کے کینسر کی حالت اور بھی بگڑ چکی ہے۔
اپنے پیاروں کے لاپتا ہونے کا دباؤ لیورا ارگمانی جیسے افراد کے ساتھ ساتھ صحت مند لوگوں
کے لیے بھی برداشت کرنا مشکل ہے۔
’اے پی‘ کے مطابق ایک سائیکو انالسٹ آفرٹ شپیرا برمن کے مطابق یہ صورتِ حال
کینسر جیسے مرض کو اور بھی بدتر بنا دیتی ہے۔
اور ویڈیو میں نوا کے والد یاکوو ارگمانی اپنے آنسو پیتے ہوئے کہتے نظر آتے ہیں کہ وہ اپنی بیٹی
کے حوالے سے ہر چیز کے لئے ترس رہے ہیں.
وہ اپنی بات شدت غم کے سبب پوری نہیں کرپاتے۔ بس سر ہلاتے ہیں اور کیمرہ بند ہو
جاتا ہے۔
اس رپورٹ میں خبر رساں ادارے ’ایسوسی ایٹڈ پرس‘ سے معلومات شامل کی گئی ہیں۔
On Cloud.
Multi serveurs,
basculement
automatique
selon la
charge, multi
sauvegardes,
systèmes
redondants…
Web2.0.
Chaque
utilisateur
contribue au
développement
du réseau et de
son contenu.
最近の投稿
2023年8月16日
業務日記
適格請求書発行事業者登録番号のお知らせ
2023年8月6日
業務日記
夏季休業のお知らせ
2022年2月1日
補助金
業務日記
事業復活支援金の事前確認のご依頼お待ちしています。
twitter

----------------

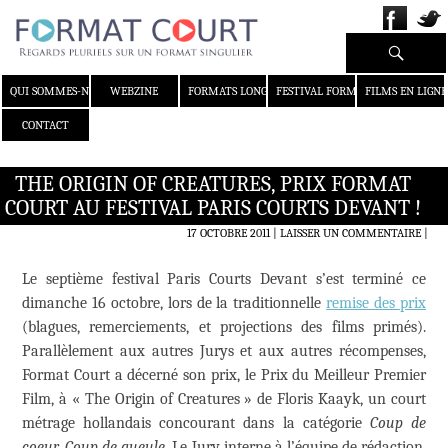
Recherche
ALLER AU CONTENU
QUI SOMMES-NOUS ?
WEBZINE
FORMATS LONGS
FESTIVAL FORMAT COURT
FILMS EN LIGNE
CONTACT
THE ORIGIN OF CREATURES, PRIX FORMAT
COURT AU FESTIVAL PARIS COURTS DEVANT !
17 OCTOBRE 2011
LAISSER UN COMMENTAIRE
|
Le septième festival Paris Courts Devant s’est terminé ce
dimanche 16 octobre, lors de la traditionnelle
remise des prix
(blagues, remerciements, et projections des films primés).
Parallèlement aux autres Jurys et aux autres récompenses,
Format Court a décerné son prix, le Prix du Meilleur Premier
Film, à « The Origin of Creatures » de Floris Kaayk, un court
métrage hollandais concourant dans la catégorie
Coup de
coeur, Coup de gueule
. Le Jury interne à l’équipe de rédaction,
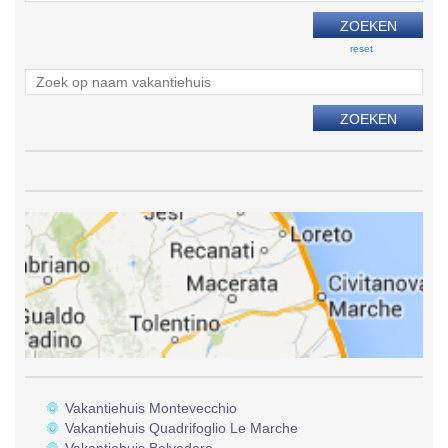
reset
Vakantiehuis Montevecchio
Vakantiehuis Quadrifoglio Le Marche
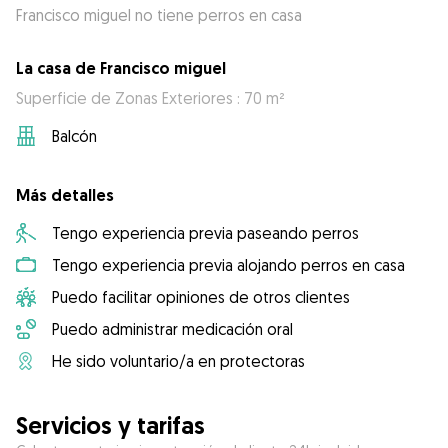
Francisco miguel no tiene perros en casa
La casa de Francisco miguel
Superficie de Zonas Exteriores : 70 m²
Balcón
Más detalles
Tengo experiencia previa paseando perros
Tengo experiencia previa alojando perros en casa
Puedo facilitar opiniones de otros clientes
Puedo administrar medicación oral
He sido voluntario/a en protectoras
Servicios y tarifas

----------------

TASK TO CARRY OUT: Output, from the data above, the lines from the line with "Puedo facilitar opiniones de otros clientes" to the line with "Servicios y tarifas" exactly as they stand, both ends included and nothing else.

RESULT:
Puedo facilitar opiniones de otros clientes
Puedo administrar medicación oral
He sido voluntario/a en protectoras
Servicios y tarifas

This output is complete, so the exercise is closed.